HUGO DUBON

Careless

Caught in the spell of a dangerous infatuation, a man finds that he must choose between his current life and a far-fetched dream

By Dave Margoshes

At the Banff Springs Hotel, Peter ran into a man he knew who was sharing a room with a slim, youthful looking woman who protested, when someone remarked how much like a kid she seemed, “Oh, but I’m old, I’m old.”

The man’s name was also Peter, and whenever the two met they referred to each other as Peter M and Peter F, the F standing for Frankenheimer. The last time Peter M had seen or talked to Frankenheimer, who was just an acquaintance, really, not a friend, was two years earlier. Frankenheimer had just broken up with his wife, had left her and his three children and was living in a mother- in-law suite in a friend’s basement. He had no job, no car, no money, “just my self-respect,” Frankenheimer had said, smiling sourly, when Peter inquired, “and that won’t get me far.”

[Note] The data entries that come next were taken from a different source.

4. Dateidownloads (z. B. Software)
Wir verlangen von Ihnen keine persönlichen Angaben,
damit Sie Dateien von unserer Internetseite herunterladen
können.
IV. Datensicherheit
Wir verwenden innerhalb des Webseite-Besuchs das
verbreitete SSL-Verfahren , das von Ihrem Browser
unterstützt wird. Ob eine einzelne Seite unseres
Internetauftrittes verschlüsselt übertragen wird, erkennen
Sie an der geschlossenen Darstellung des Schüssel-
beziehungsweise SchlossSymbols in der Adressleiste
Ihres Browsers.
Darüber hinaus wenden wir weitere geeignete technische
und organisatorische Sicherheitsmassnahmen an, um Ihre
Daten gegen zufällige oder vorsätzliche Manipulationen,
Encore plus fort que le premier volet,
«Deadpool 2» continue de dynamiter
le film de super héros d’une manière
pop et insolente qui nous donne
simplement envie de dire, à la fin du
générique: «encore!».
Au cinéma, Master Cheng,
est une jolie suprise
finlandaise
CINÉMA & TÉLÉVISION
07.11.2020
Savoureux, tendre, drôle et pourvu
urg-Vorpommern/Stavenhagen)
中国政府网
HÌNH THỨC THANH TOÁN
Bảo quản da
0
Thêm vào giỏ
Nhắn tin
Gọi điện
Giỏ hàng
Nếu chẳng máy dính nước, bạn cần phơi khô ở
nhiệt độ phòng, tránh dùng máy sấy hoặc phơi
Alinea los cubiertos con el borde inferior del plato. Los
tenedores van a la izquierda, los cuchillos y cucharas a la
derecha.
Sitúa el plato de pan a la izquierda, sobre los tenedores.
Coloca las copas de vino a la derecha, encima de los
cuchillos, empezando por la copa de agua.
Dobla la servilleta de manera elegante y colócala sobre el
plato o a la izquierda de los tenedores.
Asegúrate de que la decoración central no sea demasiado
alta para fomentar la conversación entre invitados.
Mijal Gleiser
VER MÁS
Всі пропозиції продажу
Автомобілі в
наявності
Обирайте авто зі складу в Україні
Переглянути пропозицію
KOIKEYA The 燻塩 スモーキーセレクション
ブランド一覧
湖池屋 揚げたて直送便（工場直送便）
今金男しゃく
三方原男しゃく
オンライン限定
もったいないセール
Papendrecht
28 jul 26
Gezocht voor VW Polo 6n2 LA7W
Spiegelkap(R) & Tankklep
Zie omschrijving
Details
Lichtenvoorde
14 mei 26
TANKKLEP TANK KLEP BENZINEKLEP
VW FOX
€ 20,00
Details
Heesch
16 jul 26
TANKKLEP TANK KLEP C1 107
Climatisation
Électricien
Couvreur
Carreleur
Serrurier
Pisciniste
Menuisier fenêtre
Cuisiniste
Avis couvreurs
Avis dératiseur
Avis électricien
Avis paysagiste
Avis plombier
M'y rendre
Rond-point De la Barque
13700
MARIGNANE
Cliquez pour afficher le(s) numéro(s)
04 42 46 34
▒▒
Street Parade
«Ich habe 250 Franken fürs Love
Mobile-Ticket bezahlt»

It had, though, or so it seemed. The Banff Springs was far from cheap, and Frankenheimer and his young woman friend had just emerged from a new Lexus when Peter spotted them. They were well decked out in Hugo Boss sports clothes and carrying matching sets of soft-sided Samsonite, and then there was the woman herself, youthful looking and really quite splendid, despite whatever she may have thought of herself.

Peter and Barbara had checked in only minutes earlier and were standing in the lobby, about to go out for a walk, when Frankenheimer and his friend arrived and, after introductions, they agreed to meet on the tennis court an hour later.

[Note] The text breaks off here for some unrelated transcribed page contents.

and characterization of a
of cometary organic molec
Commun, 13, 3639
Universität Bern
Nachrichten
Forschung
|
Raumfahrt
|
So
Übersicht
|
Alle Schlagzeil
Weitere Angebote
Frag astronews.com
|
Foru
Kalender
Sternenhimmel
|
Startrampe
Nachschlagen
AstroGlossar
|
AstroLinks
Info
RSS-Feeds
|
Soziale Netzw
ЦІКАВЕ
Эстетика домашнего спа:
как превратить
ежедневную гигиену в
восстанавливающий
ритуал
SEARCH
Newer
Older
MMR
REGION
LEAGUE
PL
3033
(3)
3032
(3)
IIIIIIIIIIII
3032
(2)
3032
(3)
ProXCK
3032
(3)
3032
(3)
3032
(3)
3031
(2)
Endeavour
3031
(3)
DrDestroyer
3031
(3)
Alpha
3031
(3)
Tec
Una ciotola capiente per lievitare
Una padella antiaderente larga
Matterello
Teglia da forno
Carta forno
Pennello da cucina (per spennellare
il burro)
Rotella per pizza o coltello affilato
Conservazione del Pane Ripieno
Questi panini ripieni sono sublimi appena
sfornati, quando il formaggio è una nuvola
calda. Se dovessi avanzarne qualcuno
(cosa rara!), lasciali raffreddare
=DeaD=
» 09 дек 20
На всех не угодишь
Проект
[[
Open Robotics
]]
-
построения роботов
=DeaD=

Peter had had only a fleeting look at the woman Frankenheimer was with, but as the conversation circled around them, he allowed himself a good look, and he fell immediately in love with her.

As they strolled through the gardens, not yet in full bloom, Peter told Barbara about Frankenheimer’s breakup, two years earlier, and how, when he’d commiserated, the other man’s one regret seemed to be the separation not from his two natural children, a young boy and girl, but from the eldest, who was adopted, an Indian boy who had given him and his wife nothing but heartache since puberty. The boy had run away, gotten into drugs and other trouble, and had wound up in hospital, almost dying, from a beating. Peter recalled wondering if worry and strain over this boy hadn’t hastened the end of Frankenheimer’s marriage. At any rate, he appeared now to be over any remorse, any reversals of fortune, and was prospering.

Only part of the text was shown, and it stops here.